A portion of Low Moor Iron Works c1850

3.019              LOW c1850 PLA        BHM 1736 B27

Portion of Low Moor iron works: ‘Plan of Forge Dam’.

Material: paper backed with linen

Scale: unk              Size: 200*140 cm          Condition: good

Low Moor Iron Works was founded in the 1790s and, despite many vicissitudes, metal processing was still continuing there up to the 1950s but has now ceased. I am surprised that plans of this most important of Bradford industrial concerns are not more common in the Local Studies Library collection and I would propose to record here anything that I can find.

This example is far too large to photograph in its entirety. The name ‘Low Moor’ doesn’t actually appear on the plan but the location adjacent to Huddersfield Road confirms that this was the location. The plan is annotated ‘Forge Dam’ but if this was indeed its original purpose it has subsequently been re-used. In addition to a large & small reservoir the original plan identified the following units: Old Puddling Forge, Coke Ovens, Forge Blacksmith’s Shop-houses, Forge bricklayer’s house, Sand Shed, and a Slab Forge with its boiler shed and engine house.

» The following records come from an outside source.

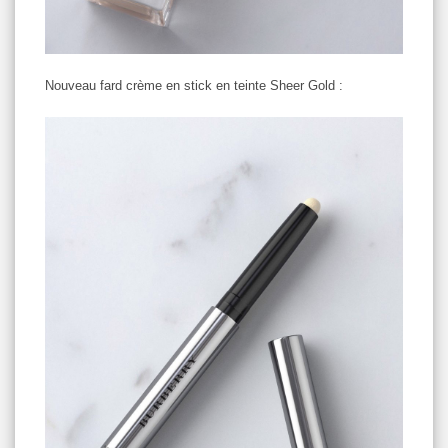
Nouveau fard crème en stick en teinte Sheer Gold :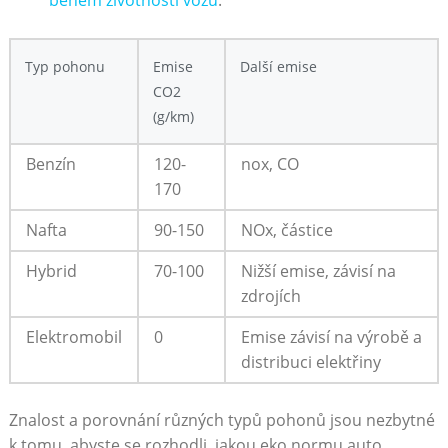
Typ pohonu
Emise
Další emise
CO
2
(g/km)
Benzín
120-
nox, CO
170
Nafta
90-150
NOx, částice
Hybrid
70-100
Nižší ⁢emise,‍ závisí na
zdrojích
Elektromobil
0
Emise závisí na ⁤výrobě a
distribuci elektřiny
Znalost a porovnání různých typů‌ pohonů jsou nezbytné
k tomu, abyste se rozhodli,​ jakou ⁣eko ​normu auto⁤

The whole process of iron production at Low Moor depended on the conversion of Better Bed Coal to coke. Coke was essential as the fuel for smelting iron from iron ore, replacing charcoal for this purpose in the eighteenth century. The production of coke resulted in other useful products such as town gas and coal tar. Puddling was the technique adopted for converting the brittle cast-iron produced in the blast furnaces into ‘wrought iron’ which was stronger and more resistant to corrosion. This has long been replaced by mild steel but in the nineteenth century Best Yorkshire wrought iron produced at Low Moor had a world-wide reputation. A detailed account of iron making at Low Moor is that of Charles Dodsworth in 1971 (Industrial Archaeology, 8, pps. 122-161). He states that a new puddling section was erected in 1846 which suggests that this plan is no earlier than 1850. Forging was the shaping of metal by hammering to shape and is contrasted to casting where liquid metal is poured into a mould. Iron slabs produced in the slab forge are likely to have been incorporated into engine boilers for which there was a huge demand in a steam-driven world.

Additions to the original plan are drawn in red. Clearly a multi-bayed building with two chimneys has been built, or at least designed, over part of the small reservoir. It is not identified a to function, but it is connected by steam pipes to neighbouring buildings. Was its whole purpose steam production? I may need to find another map before I am sure of that.